Dissertation Topics
Melissa Bingham
Melissa Bingham's Ph.D. dissertation research stems from a materials science
problem originally introduced by Dr. Barbara Lograsso of Ames Laboratory. Of
interest to Dr. Lograsso is using the orientation of crystals within metals to
determine if two pieces of metal were once one piece, which could potentially
have use in forensics. Electron Backscatter Diffraction (EBSD) is the
technique used to measure the orientation of the crystals within a piece of
metal.
Before research begins on Dr. Lograsso's problem, it is important to
investigate the repeatability of the measurements taken by EBSD. The focus is
on metals with cubic crystal systems so that the orientations can be represented
in 3 dimensions as 3x3 orthogonal rotation matrices. This has led to Melissa's
dissertation research which identifies a useful class of distributions on
orientations in 3 dimensions.
The basic properties of the class and one-sample
likelihood-based inference for one member of the class have been investigated.
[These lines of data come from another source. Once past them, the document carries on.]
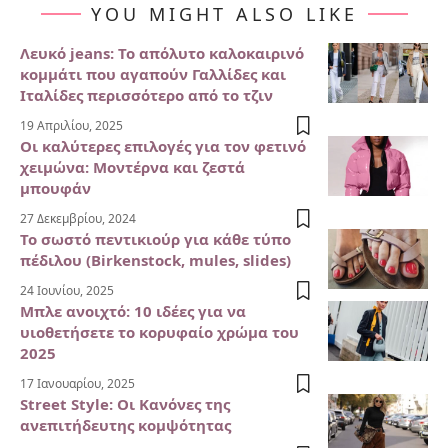
YOU MIGHT ALSO LIKE
Λευκό jeans: Το απόλυτο καλοκαιρινό
κομμάτι που αγαπούν Γαλλίδες και
Ιταλίδες περισσότερο από το τζιν
19 Απριλίου, 2025
Οι καλύτερες επιλογές για τον φετινό
χειμώνα: Μοντέρνα και ζεστά
μπουφάν
27 Δεκεμβρίου, 2024
Το σωστό πεντικιούρ για κάθε τύπο
πέδιλου (Birkenstock, mules, slides)
24 Ιουνίου, 2025
Μπλε ανοιχτό: 10 ιδέες για να
υιοθετήσετε το κορυφαίο χρώμα του
2025
17 Ιανουαρίου, 2025
Street Style: Οι Κανόνες της
ανεπιτήδευτης κομψότητας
Application has been made to the motivating case, verifying that the EBSD
machine does an adequate job of taking repeat readings on a single metal
specimen. Current research involves a Bayesian analysis using this class of
distributions. Melissa's Ph.D. advisors are Dr. Stephen Vardeman and Dr.
Daniel Nordman.
Jeremy Craft
A Bayesian Approach to the Prediction of Deterministic Functions
by Transformation of the Input Domain in Computer Experiments
Collaborating Committee Member: Leslie Moore (LANL)
Kim Mueller
The dissertation topic arose from a need to model the percentage
of drivers in different age groups to estimate the level of exposure that is
required to calculate and compare crash rates. Methods that are currently being
used include using the number of licensed drivers in a state or county and using
the estimated annual number of miles driven per year of age obtained through
a national survey. However, current methods typically do not account for
local driving patterns. Consequently, the goal of this research is to develop
a model that will be able to detect differences in age group percentages within
a country or state so the model can be used to account for local driving patterns.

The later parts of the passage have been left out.